Why AI ‘hallucinates’ and what experts are doing to stop it
The Peninsula
Doha, Qatar: Imagine asking AI to explain a recent breakthrough in medicine, only to have it confidently cite a scientific study that never existed....
Doha, Qatar: Imagine asking AI to explain a recent breakthrough in medicine, only to have it confidently cite a scientific study that never existed.
It may sound like deception, but it’s actually a well-known phenomenon in the world of artificial intelligence, a phenomenon called AI hallucination.
Associate Professor in Residence in the Communication Program at Northwestern University in Qatar, Dr. Wajdi Zaghouani explains that AI hallucinations occur when large language models (LLMs) generate information that sounds true, but is false or made up.

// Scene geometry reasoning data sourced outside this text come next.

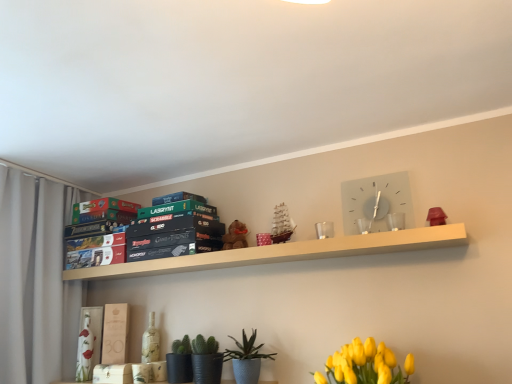 Question: Considering the relative sizes of yellow matte flower at lower right and brown plush bear at center in the image provided, is yellow matte flower at lower right bigger than brown plush bear at center?

Choices:
 (A) yes
 (B) no

Answer: (A)

Question: Does yellow matte flower at lower right lie behind brown plush bear at center?

Choices:
 (A) yes
 (B) no

Answer: (B)

Question: Is yellow matte flower at lower right taller than brown plush bear at center?

Choices:
 (A) yes
 (B) no

Answer: (A)

Question: Is yellow matte flower at lower right to the left of brown plush bear at center from the viewer's perspective?

Choices:
 (A) no
 (B) yes

Answer: (A)

Question: Is yellow matte flower at lower right outside of brown plush bear at center?

Choices:
 (A) yes
 (B) no

Answer: (A)

Question: Considering the relative positions of yellow matte flower at lower right and brown plush bear at center in the image provided, is yellow matte flower at lower right to the right of brown plush bear at center from the viewer's perspective?

Choices:
 (A) no
 (B) yes

Answer: (B)

Question: Does white glass clock at upper center come in front of green matte board game at upper center, the fourth paperback book when ordered from bottom to top?

Choices:
 (A) no
 (B) yes

Answer: (B)

Question: From the image's perspective, would you say white glass clock at upper center is shown under green matte board game at upper center, the fourth paperback book when ordered from bottom to top?

Choices:
 (A) no
 (B) yes

Answer: (A)

Question: Is white glass clock at upper center taller than green matte board game at upper center, the 1th paperback book in the top-to-bottom sequence?

Choices:
 (A) yes
 (B) no

Answer: (A)

Question: Considering the relative sizes of white glass clock at upper center and green matte board game at upper center, the 1th paperback book in the top-to-bottom sequence, in the image provided, is white glass clock at upper center smaller than green matte board game at upper center, the 1th paperback book in the top-to-bottom sequence,?

Choices:
 (A) no
 (B) yes

Answer: (B)

Question: Is white glass clock at upper center positioned with its back to green matte board game at upper center, the fourth paperback book when ordered from bottom to top?

Choices:
 (A) yes
 (B) no

Answer: (B)

Question: Considering the relative positions of white glass clock at upper center and green matte board game at upper center, the 1th paperback book in the top-to-bottom sequence, in the image provided, is white glass clock at upper center to the right of green matte board game at upper center, the 1th paperback book in the top-to-bottom sequence, from the viewer's perspective?

Choices:
 (A) yes
 (B) no

Answer: (A)

Question: From a real-world perspective, is green matte cactus at lower center, the 2th plant from the right, positioned over white fabric curtain at left based on gravity?

Choices:
 (A) yes
 (B) no

Answer: (B) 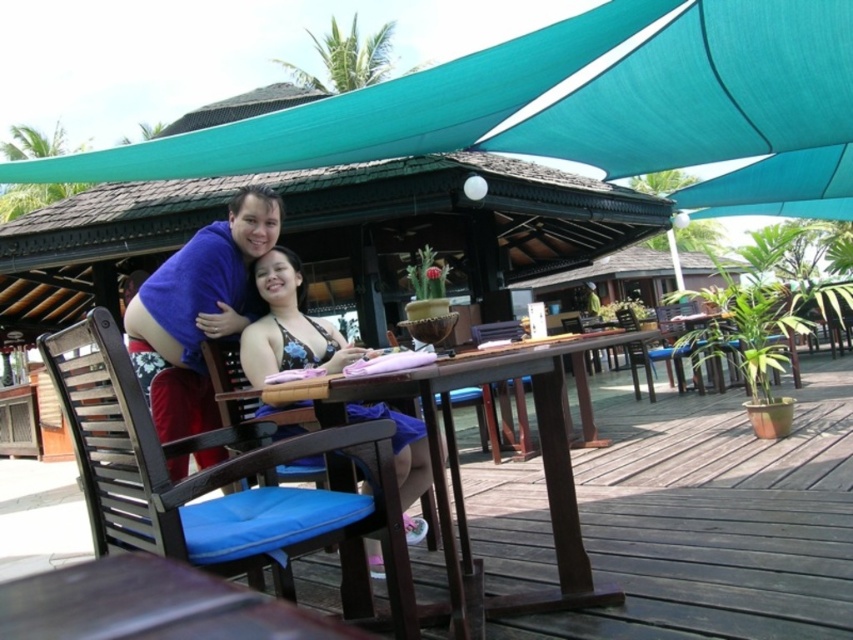 Is brown wooden table at center below black floral bikini at center?

Yes.

Does point (463, 378) come in front of point (270, 307)?

Yes, point (463, 378) is in front of point (270, 307).

Locate an element on the screen. The image size is (853, 640). brown wooden table at center is located at coordinates (x=459, y=477).

Does teal fabric canopy at upper center appear over brown wooden table at center?

Yes, teal fabric canopy at upper center is above brown wooden table at center.

Looking at this image, who is taller, teal fabric canopy at upper center or brown wooden table at center?

brown wooden table at center

This screenshot has height=640, width=853. I want to click on teal fabric canopy at upper center, so click(566, 99).

You are a GUI agent. You are given a task and a screenshot of the screen. Output one action in this format:
    pyautogui.click(x=<x>, y=<y>)
    Task: Click on the teal fabric canopy at upper center
    The height and width of the screenshot is (640, 853).
    Given the screenshot: What is the action you would take?
    pyautogui.click(x=566, y=99)

Does blue padded chair at center have a smaller size compared to brown wooden table at center?

Yes, blue padded chair at center is smaller than brown wooden table at center.

Does blue padded chair at center come in front of brown wooden table at center?

That is True.

Is point (286, 444) closer to viewer compared to point (300, 388)?

Yes, it is in front of point (300, 388).

The height and width of the screenshot is (640, 853). I want to click on blue padded chair at center, so click(x=201, y=472). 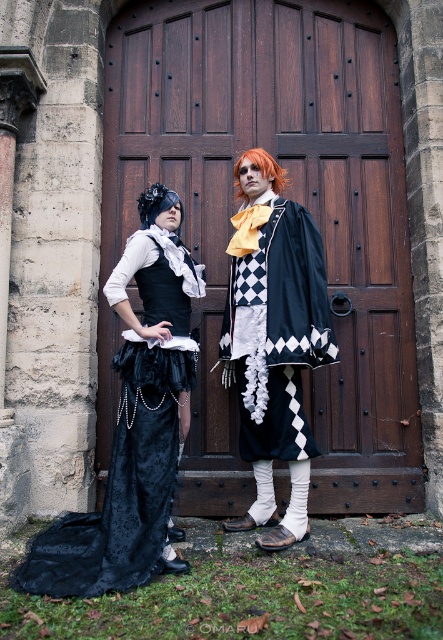 Question: Is brown wooden door at center to the right of black velvet coat at center from the viewer's perspective?

Choices:
 (A) no
 (B) yes

Answer: (A)

Question: Which object appears closest to the camera in this image?

Choices:
 (A) black velvet dress at left
 (B) black velvet coat at center
 (C) brown wooden door at center
 (D) orange synthetic wig at center

Answer: (A)

Question: Is brown wooden door at center smaller than black velvet coat at center?

Choices:
 (A) no
 (B) yes

Answer: (A)

Question: Is black velvet dress at left wider than black velvet coat at center?

Choices:
 (A) yes
 (B) no

Answer: (A)

Question: Among these points, which one is nearest to the camera?

Choices:
 (A) (264, 154)
 (B) (275, 332)

Answer: (B)

Question: Which point is closer to the camera?

Choices:
 (A) (412, 477)
 (B) (115, 524)
 (C) (300, 352)

Answer: (B) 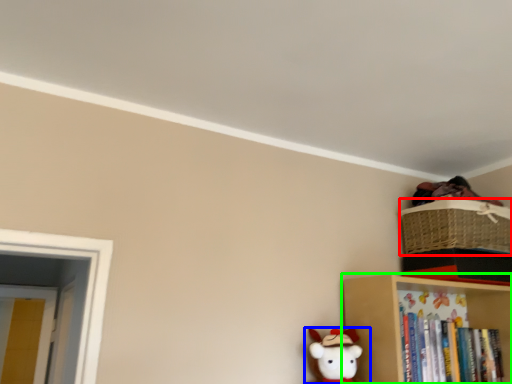 Question: Based on their relative distances, which object is nearer to basket (highlighted by a red box)? Choose from toy (highlighted by a blue box) and shelf (highlighted by a green box).

Choices:
 (A) toy
 (B) shelf

Answer: (B) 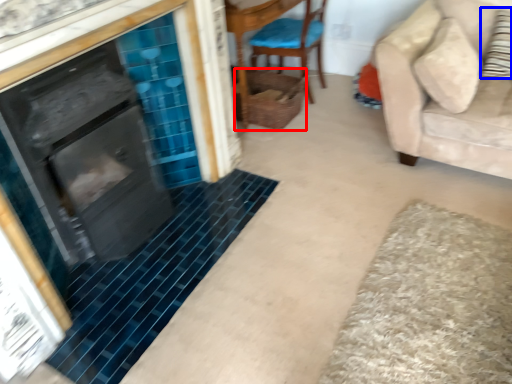 Question: Which point is further to the camera, basket (highlighted by a red box) or pillow (highlighted by a blue box)?

Choices:
 (A) basket
 (B) pillow

Answer: (A) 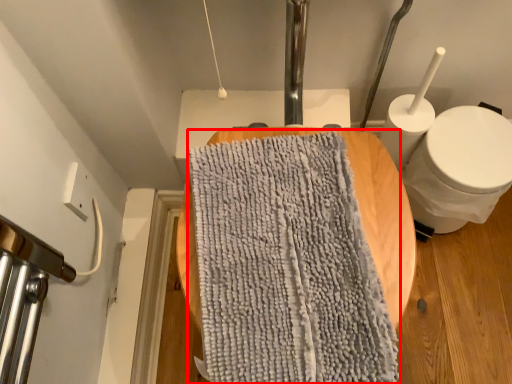 Question: From the image, what is the correct spatial relationship of bath towel (annotated by the red box) in relation to toilet?

Choices:
 (A) right
 (B) left

Answer: (B) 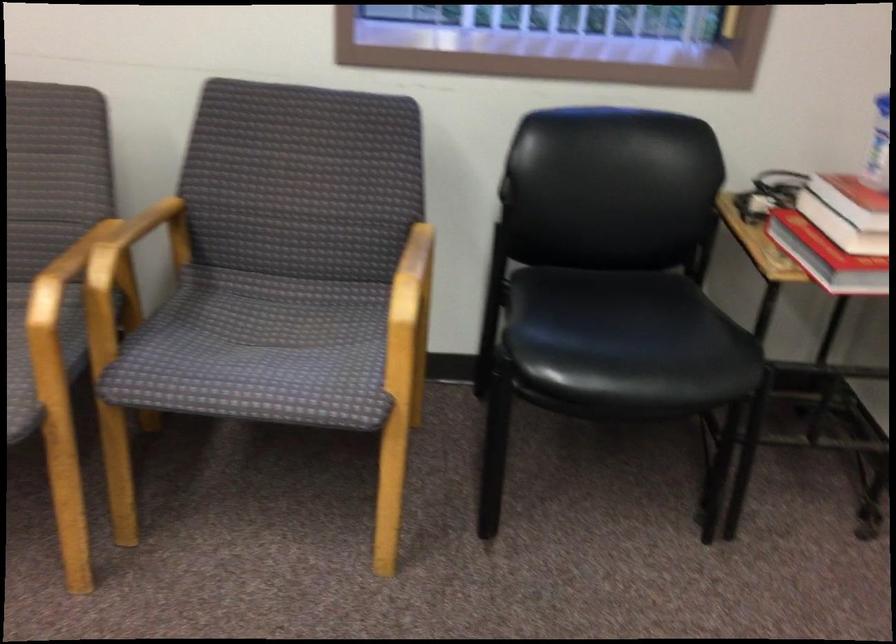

“When we say AI ‘hallucinates,’ we mean it generates information that sounds convincing but is actually false or made up,” Dr. Zaghouani told The Peninsula. “The AI isn’t lying on purpose, it genuinely doesn’t know the difference between real and fake information it creates.”
To reduce the chances of these hallucinations, researchers are developing a variety of tools and techniques. These include verification systems that cross-check AI outputs against trusted databases, confidence scoring that allows AI to admit uncertainty, and even multi-AI models that verify each other’s responses — much like journalists confirming facts with multiple sources.